This exercise calls for every line of the data below with the string "Baja" in it.

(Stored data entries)
###

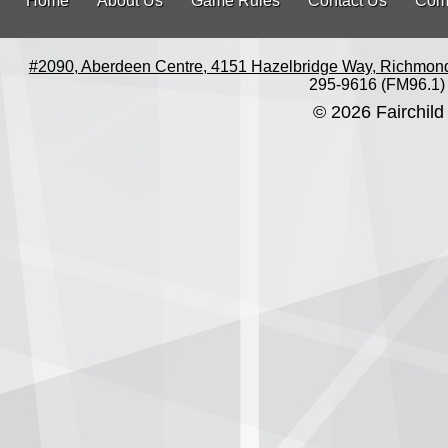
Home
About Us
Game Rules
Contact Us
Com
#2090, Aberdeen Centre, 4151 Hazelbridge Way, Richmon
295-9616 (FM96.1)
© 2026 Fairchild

###

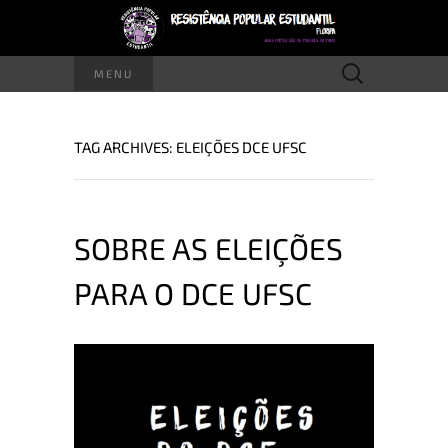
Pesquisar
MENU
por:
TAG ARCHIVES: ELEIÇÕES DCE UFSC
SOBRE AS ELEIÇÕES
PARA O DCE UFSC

###

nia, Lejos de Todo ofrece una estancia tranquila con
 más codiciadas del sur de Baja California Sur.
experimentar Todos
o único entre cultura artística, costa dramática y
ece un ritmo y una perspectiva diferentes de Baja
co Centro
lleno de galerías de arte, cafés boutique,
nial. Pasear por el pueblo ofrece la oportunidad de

###

» **Written answer**:
 más codiciadas del sur de Baja California Sur.
ece un ritmo y una perspectiva diferentes de Baja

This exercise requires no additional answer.